In times of uncertainty and insecurity I like to think of a man the PILI crew call Mr Karibu. Mr Karibu is the elder of the family whose homes we used as the location of Pili’s house in Pwani. Mr Karibu got his nickname because of his use of ‘karibu’ which means welcome/you’re welcome/no problem in Swahili in response to every question or request we put to him. His use of karibu was less of a ‘yeah, yeah, please just leave me in peace’ but more of an openness to help us in the production of the film. From the outset he was super supportive in doing what was necessary to help us make the film. I would have a chat with him every morning as he headed off to work on his bike, let him know what we were up to, see if there were any issues or problems he would want to discuss with me, and everytime I got the same ‘karibu’ response. He would then say ‘karibuni’ to the cast and crew before cycling to work.

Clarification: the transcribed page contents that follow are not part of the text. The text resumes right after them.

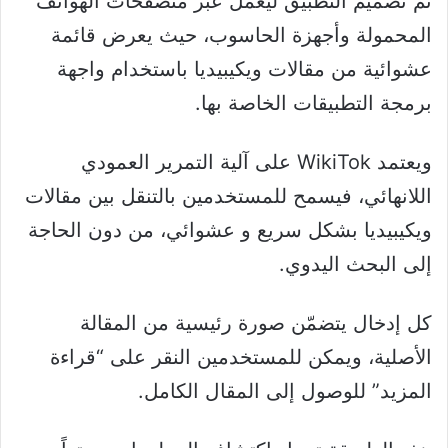
تم تصميم التطبيق ليعمل عبر متصفحات الهواتف
المحمولة وأجهزة الحاسوب، حيث يعرض قائمة
عشوائية من مقالات ويكيبيديا باستخدام واجهة
برمجة التطبيقات الخاصة بها.
ويعتمد WikiTok على آلية التمرير العمودي
اللانهائي، فيسمح للمستخدمين بالتنقل بين مقالات
ويكيبيديا بشكل سريع و عشوائي، من دون الحاجة
إلى البحث اليدوي.
كل إدخال يتضمّن صورة رئيسية من المقالة
الأصلية، ويمكن للمستخدمين النقر على “قراءة
المزيد” للوصول إلى المقال الكامل.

It was a short time into the shoot when I learnt that DOP Craig had given this man the nickname Mr Karibu. However, as the conversation developed over the loveliness of Mr Karibu I realised Craig was talking about a different man in the family, another Mr Karibu. Another man who had gone out of his way to help with the film by fixing the new door, finding fire spare fire wood, and generally being cool with a film crew turning up and using his home as a set. Like my Mr Karibu, he responded to every question of comment with ‘karibu.’ The more I looked around this small community, the more I realised there were Mr and Mrs Karibus everywhere: the Mrs Karibu who gave us porridge to cook, the Mr Karibu who burnt a tire to create smoke (very bad for the environment, safety and your health by the way but he had done it before I could stop him and looked really impressed by the smoke he created), and the Mrs Karibu who put baby Charles on her back when Sikijua and I couldn’t console him.
These Mr and Mrs Karibus encompassed harambee, a Swahili word traditionally used in East Africa to encompass togetherness, community, mutual support and assistance. The word can also be used to refer to a particular event of collective purpose or charity. Like any well meaning word its use has been politicised in some parts of the region; hijacked for political ends, used as a government slogan, or served as justification for the use of free labour by the people in under funded public services. However the main spirit of the word lives on in communities, families and people such as the Mr and Mrs Karibus.
Some days it is useful to think about communities who see togetherness as mutual endeavour or just how life is. Today I am thinking about Mr Karibu and the spirit of harambee.